The understanding of the physico-chemical basis of the intracellular processes requires determination of local concentrations of cell chemical constituents. For that, light microscopy is the irreplaceable method. Using an example of a (auto)fluorescent tissue, we clarify some still ignored aspects of image build-up in the light microscope for maximal extraction of information from the 3D microscopic experiments. We introduce an algorithm based on the Rényi entropy approach, namely on the Point Divergence Gain (see Entropy 20(2), p. 106):

PDG_α^l-m = 1/(1-α) log₂ {[(n_l-1)^α - n_l + (n_m+1)^α - n_m]/C_α +1},

where α is the Rényi coefficient; and n_l and n_m are frequencies of occurrence of phenomena (intensity) l in the 1^st matrix (digital image) and of phenomena (intensity) m in the 2^nd matrix (digital image). The digital images are optical cuts consecutive in a stack obtained along the microscope optical path between which we exchange a pixel of intensity l for a pixel of intensity m.
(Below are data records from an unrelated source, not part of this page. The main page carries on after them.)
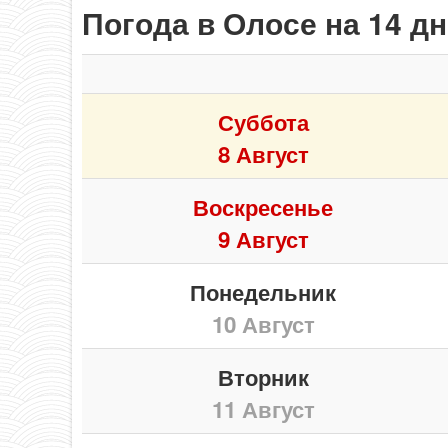
Погода в Олосе на 14 д
Суббота
8 Август
Воскресенье
9 Август
Понедельник
10 Август
Вторник
11 Август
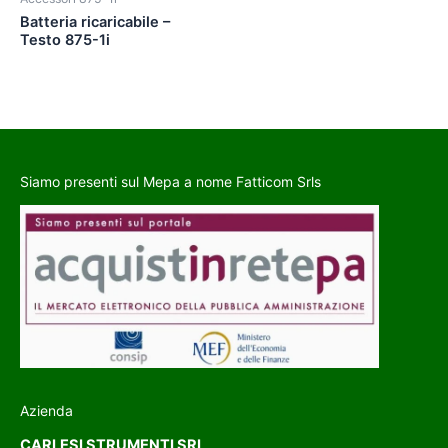
Batteria ricaricabile –
Testo 875-1i
Siamo presenti sul Mepa a nome Fatticom Srls
Azienda
CARLESI STRUMENTI SRL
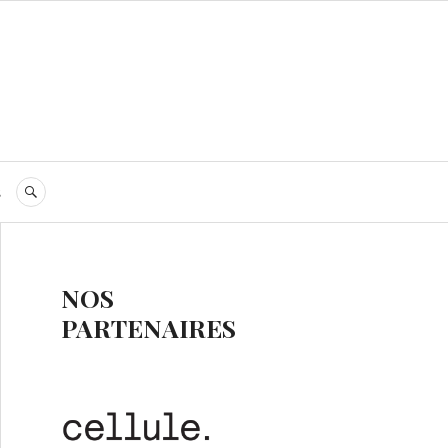
s
RECHERCHE
NOS
PARTENAIRES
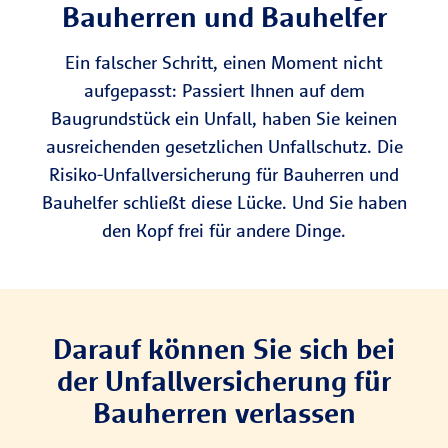
Bau­herren und Bauhelfer
Ein falscher Schritt, einen Moment nicht
aufgepasst: Passiert Ihnen auf dem
Baugrundstück ein Unfall, haben Sie keinen
ausreichenden gesetzlichen Unfallschutz. Die
Risiko-Unfallversicherung für Bauherren und
Bauhelfer schließt diese Lücke. Und Sie haben
den Kopf frei für andere Dinge.
Darauf können Sie sich bei
der Unfallversicherung für
Bauherren verlassen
The term C_α is a sum of α-weighted frequencies of occurrences of all phenomena (intensities) in the 1^st matrix (digital image).
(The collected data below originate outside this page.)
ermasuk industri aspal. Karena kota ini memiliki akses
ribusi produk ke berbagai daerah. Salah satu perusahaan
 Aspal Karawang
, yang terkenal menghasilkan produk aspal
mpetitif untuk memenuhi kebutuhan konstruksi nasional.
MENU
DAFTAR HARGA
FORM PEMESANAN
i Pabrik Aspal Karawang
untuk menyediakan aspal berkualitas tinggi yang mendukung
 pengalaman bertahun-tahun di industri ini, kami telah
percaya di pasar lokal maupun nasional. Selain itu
We removed an image background using PDG₅₀^l-m = 0 which is an approximation to PDG_∞^l-m = 0 (analogy to min entropy). Then, we sought voxels (3D pixels) called 3D electromagnetic centroids that corresponded to PDG₂^l-m = 0 (i.e., multifractality approximation to subtraction of two images consecutive in a z-stack). This localized the information about the object independently of the size of this voxel (see Ultramicroscopy 179, p. 1-14) and gave us cores of the objects’ images. At PDG₁₀^l-m = 0, we obtained extended 3D images of the observed objects called spread functions.

This approach enables us to localize positions of individual fluorophores and their general spectral properties and, consequently, to make approximative conclusions about intracellular biochemistry.